Segment Start: Provided entries

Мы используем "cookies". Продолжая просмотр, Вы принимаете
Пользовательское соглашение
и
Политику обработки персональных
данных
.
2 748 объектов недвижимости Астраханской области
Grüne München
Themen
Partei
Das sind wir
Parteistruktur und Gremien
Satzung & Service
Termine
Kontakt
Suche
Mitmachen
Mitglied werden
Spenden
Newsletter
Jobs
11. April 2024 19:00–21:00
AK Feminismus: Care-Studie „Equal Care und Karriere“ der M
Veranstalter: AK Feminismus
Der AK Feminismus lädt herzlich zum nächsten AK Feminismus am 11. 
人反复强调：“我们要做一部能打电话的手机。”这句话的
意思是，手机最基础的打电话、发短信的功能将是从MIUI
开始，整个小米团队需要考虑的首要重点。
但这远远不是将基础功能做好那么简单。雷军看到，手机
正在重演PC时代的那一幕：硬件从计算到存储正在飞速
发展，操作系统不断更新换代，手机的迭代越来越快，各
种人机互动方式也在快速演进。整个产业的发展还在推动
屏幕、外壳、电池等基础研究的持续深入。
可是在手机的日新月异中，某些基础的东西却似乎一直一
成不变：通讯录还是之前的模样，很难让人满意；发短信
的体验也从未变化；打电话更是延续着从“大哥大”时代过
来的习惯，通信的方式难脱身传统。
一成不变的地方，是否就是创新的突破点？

Segment End: Provided entries
Segment Start: Provided entries

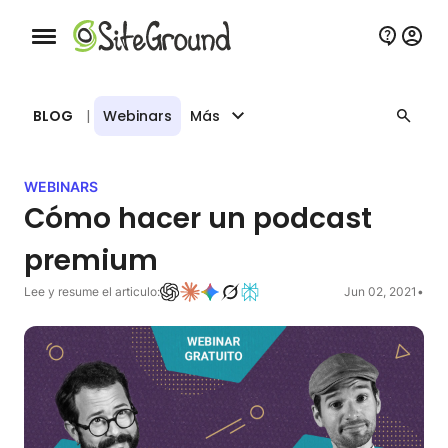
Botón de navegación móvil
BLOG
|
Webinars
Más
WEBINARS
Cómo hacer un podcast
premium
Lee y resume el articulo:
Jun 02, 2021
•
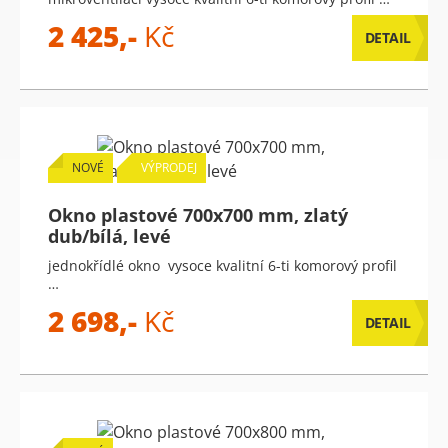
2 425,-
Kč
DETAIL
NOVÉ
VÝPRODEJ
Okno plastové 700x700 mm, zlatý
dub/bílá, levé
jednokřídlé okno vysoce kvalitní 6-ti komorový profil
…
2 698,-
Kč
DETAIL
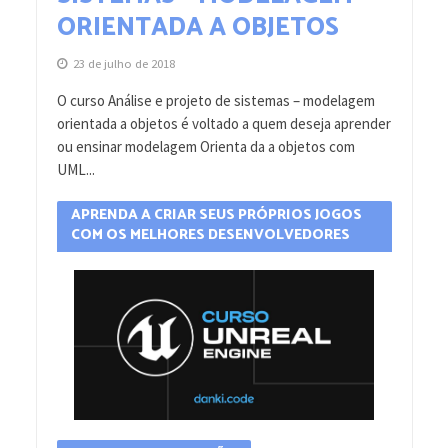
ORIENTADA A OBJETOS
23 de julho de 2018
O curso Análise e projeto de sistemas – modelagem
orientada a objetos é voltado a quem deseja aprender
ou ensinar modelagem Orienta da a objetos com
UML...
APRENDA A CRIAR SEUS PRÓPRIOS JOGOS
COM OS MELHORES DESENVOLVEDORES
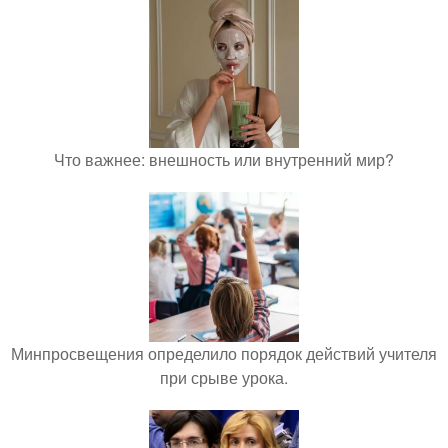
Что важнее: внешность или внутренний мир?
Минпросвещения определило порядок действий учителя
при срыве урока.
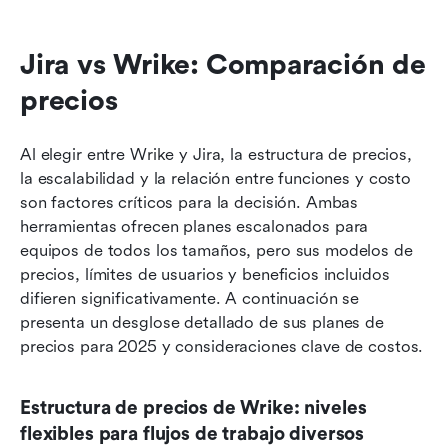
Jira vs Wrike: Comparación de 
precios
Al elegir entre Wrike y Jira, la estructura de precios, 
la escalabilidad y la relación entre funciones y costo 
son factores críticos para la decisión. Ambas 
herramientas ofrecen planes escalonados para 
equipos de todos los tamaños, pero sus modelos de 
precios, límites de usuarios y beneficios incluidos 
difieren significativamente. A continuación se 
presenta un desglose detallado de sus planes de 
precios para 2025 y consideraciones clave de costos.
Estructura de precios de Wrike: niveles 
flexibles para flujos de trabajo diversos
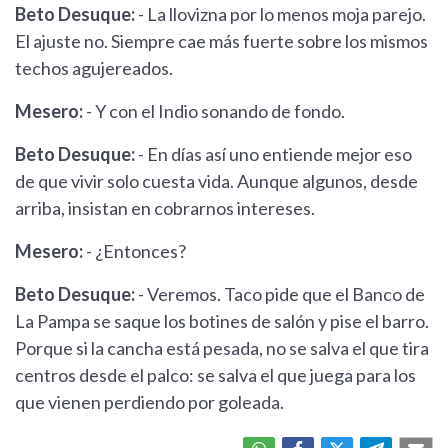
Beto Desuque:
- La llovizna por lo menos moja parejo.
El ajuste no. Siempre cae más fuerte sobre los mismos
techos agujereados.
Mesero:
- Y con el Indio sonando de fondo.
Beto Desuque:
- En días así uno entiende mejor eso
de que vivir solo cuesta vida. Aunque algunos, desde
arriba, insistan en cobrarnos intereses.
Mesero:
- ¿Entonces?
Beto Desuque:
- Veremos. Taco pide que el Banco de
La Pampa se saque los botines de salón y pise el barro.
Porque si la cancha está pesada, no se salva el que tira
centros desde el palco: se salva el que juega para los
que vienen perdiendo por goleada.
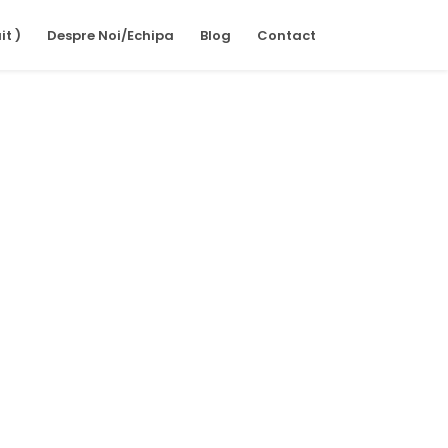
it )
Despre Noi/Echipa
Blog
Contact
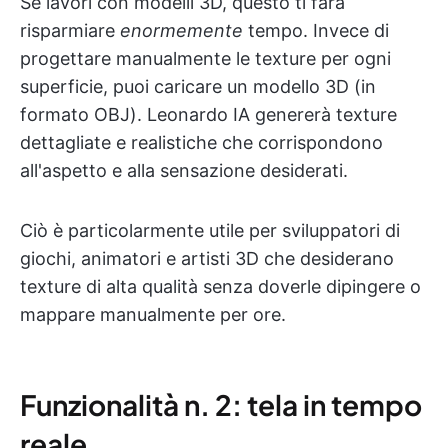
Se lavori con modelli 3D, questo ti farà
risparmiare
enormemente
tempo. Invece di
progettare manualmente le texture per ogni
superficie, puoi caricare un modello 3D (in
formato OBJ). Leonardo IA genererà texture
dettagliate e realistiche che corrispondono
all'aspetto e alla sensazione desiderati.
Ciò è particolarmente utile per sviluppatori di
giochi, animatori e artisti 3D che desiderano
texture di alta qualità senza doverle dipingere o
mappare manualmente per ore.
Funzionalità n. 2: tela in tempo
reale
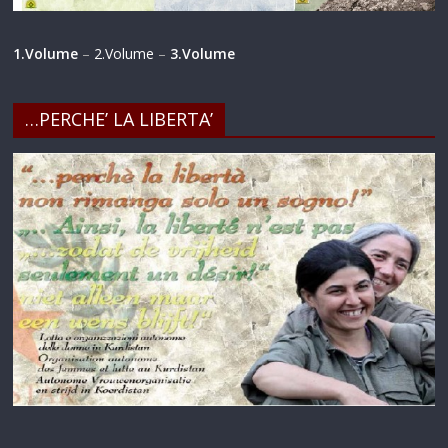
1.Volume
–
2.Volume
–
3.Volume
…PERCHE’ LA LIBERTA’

Segment End: Provided entries

Set down, exactly as they appear above, all lines from the one that has "发展，操作系统不断更新换代，手机的迭代越来越快，各" down to the one that has "一成不变的地方，是否就是创新的突破点？", including those two and no others.

发展，操作系统不断更新换代，手机的迭代越来越快，各
种人机互动方式也在快速演进。整个产业的发展还在推动
屏幕、外壳、电池等基础研究的持续深入。
可是在手机的日新月异中，某些基础的东西却似乎一直一
成不变：通讯录还是之前的模样，很难让人满意；发短信
的体验也从未变化；打电话更是延续着从“大哥大”时代过
来的习惯，通信的方式难脱身传统。
一成不变的地方，是否就是创新的突破点？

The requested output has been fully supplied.